**Transcribed page contents**.

┄┄┄┄┄┄

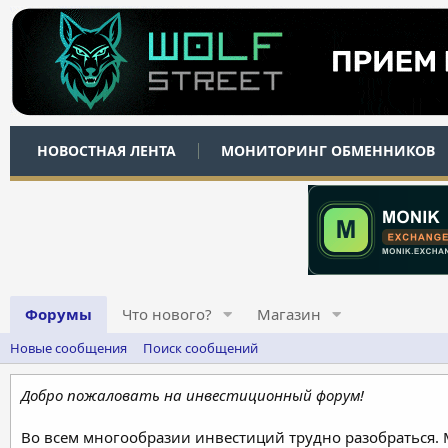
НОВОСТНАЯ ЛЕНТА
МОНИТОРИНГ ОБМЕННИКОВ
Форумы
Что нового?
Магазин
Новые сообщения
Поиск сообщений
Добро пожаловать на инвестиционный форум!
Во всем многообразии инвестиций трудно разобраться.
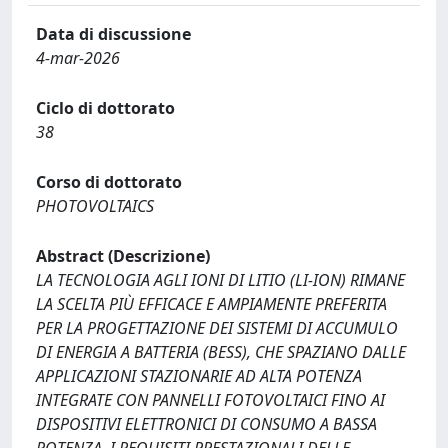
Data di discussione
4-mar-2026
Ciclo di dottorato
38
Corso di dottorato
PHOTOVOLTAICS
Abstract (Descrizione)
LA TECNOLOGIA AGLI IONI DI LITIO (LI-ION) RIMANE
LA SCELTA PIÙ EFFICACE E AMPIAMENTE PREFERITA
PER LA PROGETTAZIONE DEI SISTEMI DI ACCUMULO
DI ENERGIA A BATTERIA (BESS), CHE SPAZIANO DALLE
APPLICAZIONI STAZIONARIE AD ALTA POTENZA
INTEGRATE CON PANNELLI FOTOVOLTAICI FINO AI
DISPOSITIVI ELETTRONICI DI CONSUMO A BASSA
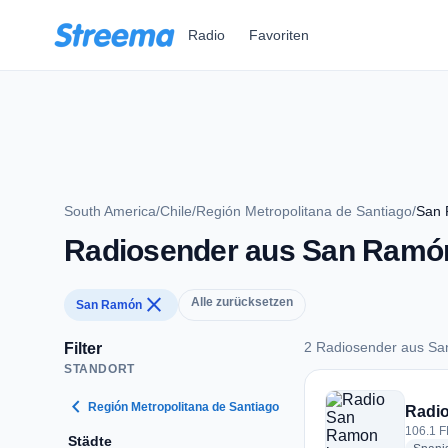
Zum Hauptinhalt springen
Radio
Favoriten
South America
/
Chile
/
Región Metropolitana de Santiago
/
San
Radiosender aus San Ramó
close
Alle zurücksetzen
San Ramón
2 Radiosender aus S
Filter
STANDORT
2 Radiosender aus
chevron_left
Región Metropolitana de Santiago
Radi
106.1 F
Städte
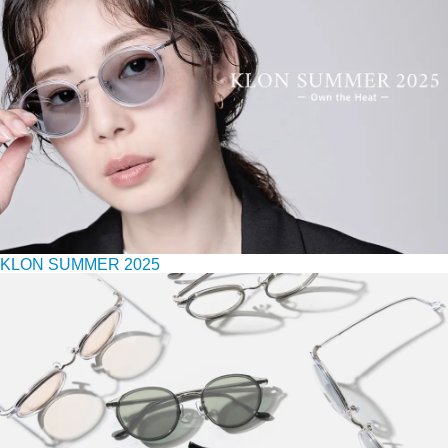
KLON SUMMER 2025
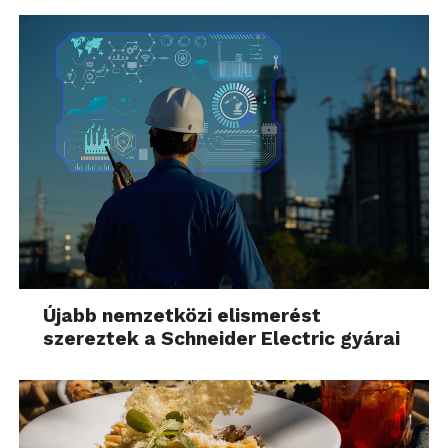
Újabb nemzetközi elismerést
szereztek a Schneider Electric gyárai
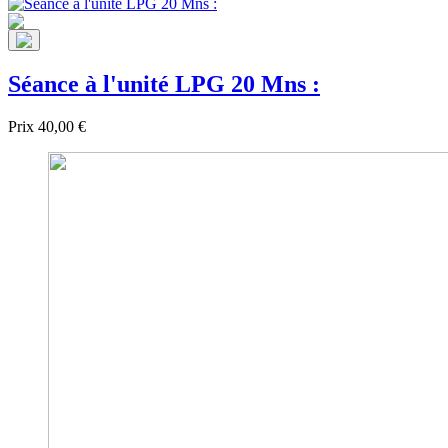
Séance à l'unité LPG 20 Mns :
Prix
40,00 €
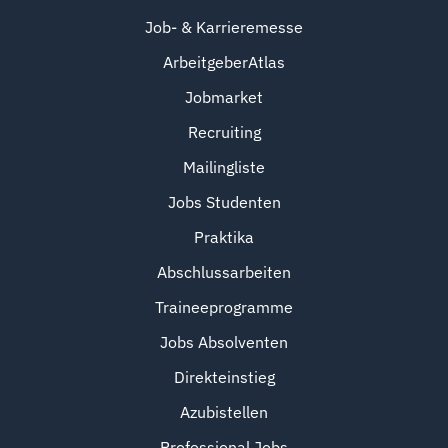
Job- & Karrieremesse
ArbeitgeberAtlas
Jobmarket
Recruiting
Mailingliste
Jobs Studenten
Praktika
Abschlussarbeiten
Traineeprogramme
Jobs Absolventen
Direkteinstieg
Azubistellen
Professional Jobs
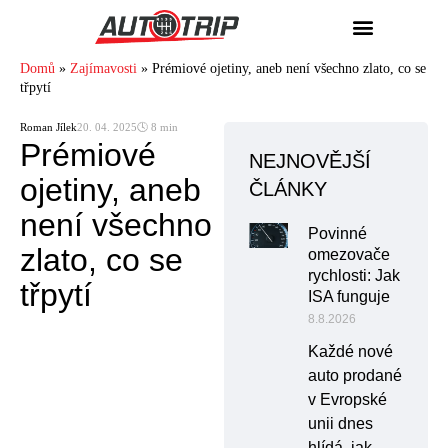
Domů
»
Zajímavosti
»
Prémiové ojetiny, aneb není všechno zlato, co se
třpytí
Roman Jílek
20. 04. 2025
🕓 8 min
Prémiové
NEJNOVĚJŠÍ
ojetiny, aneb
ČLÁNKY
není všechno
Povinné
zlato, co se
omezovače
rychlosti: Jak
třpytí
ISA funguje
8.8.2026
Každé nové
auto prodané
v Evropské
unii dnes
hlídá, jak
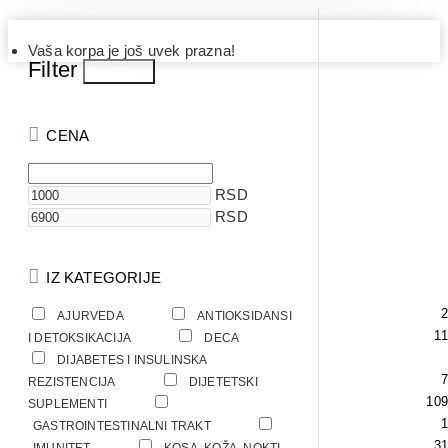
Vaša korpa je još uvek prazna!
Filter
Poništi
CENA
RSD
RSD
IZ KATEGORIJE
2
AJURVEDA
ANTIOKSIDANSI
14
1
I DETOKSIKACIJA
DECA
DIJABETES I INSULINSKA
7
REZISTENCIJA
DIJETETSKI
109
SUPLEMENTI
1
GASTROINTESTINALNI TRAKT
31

┄┄┄┄┄┄

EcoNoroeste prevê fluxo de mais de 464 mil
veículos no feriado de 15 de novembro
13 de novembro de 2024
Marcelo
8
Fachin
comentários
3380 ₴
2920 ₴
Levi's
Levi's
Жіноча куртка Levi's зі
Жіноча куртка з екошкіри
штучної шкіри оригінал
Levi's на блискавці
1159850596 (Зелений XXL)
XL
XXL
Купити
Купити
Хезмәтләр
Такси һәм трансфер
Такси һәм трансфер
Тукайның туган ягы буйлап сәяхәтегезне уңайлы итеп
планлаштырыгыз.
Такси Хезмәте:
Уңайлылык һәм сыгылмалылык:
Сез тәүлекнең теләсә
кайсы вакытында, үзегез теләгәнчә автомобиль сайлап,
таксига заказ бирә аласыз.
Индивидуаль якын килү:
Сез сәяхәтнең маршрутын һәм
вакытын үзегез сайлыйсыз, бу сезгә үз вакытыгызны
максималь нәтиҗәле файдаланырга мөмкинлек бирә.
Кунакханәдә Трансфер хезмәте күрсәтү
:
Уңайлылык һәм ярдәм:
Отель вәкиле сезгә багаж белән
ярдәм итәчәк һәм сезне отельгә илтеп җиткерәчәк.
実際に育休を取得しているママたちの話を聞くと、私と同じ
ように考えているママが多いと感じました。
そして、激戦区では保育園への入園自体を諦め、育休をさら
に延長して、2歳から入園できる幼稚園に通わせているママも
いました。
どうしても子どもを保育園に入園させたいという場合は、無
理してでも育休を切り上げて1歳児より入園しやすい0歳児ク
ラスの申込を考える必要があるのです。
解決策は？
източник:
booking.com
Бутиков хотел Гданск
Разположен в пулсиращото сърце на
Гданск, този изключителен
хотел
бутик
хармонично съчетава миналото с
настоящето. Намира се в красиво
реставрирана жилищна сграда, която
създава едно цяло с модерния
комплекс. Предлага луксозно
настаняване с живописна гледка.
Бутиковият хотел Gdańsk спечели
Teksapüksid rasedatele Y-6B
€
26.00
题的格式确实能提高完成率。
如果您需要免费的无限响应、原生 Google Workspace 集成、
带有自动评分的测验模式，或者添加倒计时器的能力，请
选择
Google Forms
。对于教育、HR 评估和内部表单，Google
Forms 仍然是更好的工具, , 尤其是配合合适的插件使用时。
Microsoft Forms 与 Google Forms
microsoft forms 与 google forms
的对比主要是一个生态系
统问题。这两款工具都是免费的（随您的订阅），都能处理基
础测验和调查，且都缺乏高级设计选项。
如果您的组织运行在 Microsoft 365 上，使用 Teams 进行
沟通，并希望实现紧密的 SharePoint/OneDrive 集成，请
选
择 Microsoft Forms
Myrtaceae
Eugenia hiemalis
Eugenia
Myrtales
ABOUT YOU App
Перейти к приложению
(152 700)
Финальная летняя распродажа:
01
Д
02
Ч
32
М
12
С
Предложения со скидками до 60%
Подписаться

┄┄┄┄┄┄

**To do**.
Every line above between the one containing "НОВОСТНАЯ ЛЕНТА" and the one containing "auto prodané", those two included, is to be printed exactly. No pictures go into the copy.

**Response below**.
НОВОСТНАЯ ЛЕНТА
МОНИТОРИНГ ОБМЕННИКОВ
Форумы
Что нового?
Магазин
Новые сообщения
Поиск сообщений
Добро пожаловать на инвестиционный форум!
Во всем многообразии инвестиций трудно разобраться.
Data di discussione
4-mar-2026
Ciclo di dottorato
38
Corso di dottorato
PHOTOVOLTAICS
Abstract (Descrizione)
LA TECNOLOGIA AGLI IONI DI LITIO (LI-ION) RIMANE
LA SCELTA PIÙ EFFICACE E AMPIAMENTE PREFERITA
PER LA PROGETTAZIONE DEI SISTEMI DI ACCUMULO
DI ENERGIA A BATTERIA (BESS), CHE SPAZIANO DALLE
APPLICAZIONI STAZIONARIE AD ALTA POTENZA
INTEGRATE CON PANNELLI FOTOVOLTAICI FINO AI
DISPOSITIVI ELETTRONICI DI CONSUMO A BASSA
Zum Hauptinhalt springen
Radio
Favoriten
South America
/
Chile
/
Región Metropolitana de Santiago
/
San
Radiosender aus San Ramó
close
Alle zurücksetzen
San Ramón
2 Radiosender aus S
Filter
STANDORT
2 Radiosender aus
chevron_left
Región Metropolitana de Santiago
Radi
106.1 F
Städte
KLON SUMMER 2025
Újabb nemzetközi elismerést
szereztek a Schneider Electric gyárai
Séance à l'unité LPG 20 Mns :
Prix
40,00 €
Job- & Karrieremesse
ArbeitgeberAtlas
Jobmarket
Recruiting
Mailingliste
Jobs Studenten
Praktika
Abschlussarbeiten
Traineeprogramme
Jobs Absolventen
Direkteinstieg
Azubistellen
Professional Jobs
Domů
»
Zajímavosti
»
Prémiové ojetiny, aneb není všechno zlato, co se
třpytí
Roman Jílek
20. 04. 2025
🕓 8 min
Prémiové
NEJNOVĚJŠÍ
ojetiny, aneb
ČLÁNKY
není všechno
Povinné
zlato, co se
omezovače
rychlosti: Jak
třpytí
ISA funguje
8.8.2026
Každé nové
auto prodané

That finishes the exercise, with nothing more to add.